In 2007, shortly after Hayworth lost his re-election battle in 2006, Hayworth appeared in a half-hour informercial for the National Grants Conferences, a program set up by a company called Proven Methods Seminars, which advertises itself as running seminars in which people can find out how to get grant money from the federal government — which the infomercial’s on-screen text pitched as being “FREE MONEY” in quotes.
“Well I don’t want to shock anybody’s sensibilities, but I have to use a four-letter word: Real. This is real,” Hayworth said in the infomercial. “The money is out there, the opportunities are out there. And by the way, it’s not something where it’s the government’s money — it’s really your money. You surrendered it in the form of taxation. Now’s the time to take advantage of a situation where the government can invest in you. And in turn, you’ll have a chance to build a business, or make a better life for yourself — and in so doing, you’ll help improve the country.”
(Video reel produced by Rachel Slajda.)
It should be noted that the company’s conferences and business practices have received an F rating from the Better Business Bureau, and in 2007 it was the target of a letter to the Federal Trade Commission, signed by 32 state attorneys general.
Hayworth campaign spokesman Mark Sanders claimed to TPMDC that the McCain campaign has been shopping the video around to local media, and dismissed it as an attack from a rival. Sanders also pointed out that the company’s founder, Michael Milin, has donated money over the years to John McCain’s campaigns.
When asked for comment, McCain campaign spokesman Brian Rogers responded strongly. “We actually donated the money to charity as soon as we found out about it,” said Rogers. “Let’s be clear: J.D. Hayworth lent his name and the his credibility as a former Member of the U.S. Congress to help an obvious rip-off scam. Sen. McCain never did. There’s no comparison to be made here.”
We asked Sanders whether this infomercial was consistent with Hayworth’s platform of cutting federal spending. “It’s two different things. Cutting back on federal spending and educating people about what the federal government can do are two totally different things,” said Sanders. “And again, I would just reiterate, this company brought to Congressman Hayworth’s attention by a very respected former Congressman, J.C. Watts, so he had no reason to believe there was anything wrong at all.”

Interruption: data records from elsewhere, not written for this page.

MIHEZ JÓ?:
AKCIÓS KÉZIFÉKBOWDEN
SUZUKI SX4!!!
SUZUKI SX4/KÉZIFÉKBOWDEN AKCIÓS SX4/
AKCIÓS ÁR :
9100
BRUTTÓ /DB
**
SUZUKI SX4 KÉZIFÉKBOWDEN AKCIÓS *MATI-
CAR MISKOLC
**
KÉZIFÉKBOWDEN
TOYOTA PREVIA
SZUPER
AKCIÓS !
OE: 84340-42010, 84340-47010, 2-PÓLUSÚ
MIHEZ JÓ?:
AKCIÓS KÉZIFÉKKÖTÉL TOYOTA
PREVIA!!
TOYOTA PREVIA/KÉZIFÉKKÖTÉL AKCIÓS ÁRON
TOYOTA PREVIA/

What did Sanders mean, we asked, that cutting back spending and educating people on what the government can do for them? “Well, the government certainly does provide services that are necessary, such as protecting the border,” said Sanders “and letting people know that the government does have a role in our lives is certainly part of what the Congressman and any elected official should be doing.”
Did this company’s services have anything to do with protecting the border? “I don’t know, I obviously wasn’t around, I don’t know what they did, but the analogy is still clear. Government does have a role in our lives,” said Sanders “But the Congressman, through the years when he was in Congress, was an advocate and author of tax cuts, in 2001 and 2003 that helped stimulate the economy. He also was an advocate of taking care of the people in Arizona when he saw that there was a need. while the two may not be exactly the same, the analogy is still the same. Government plays a role, and he recognizes that.”
Phone calls to Proven Methods Seminars and to J.C. Watts were not immediately returned.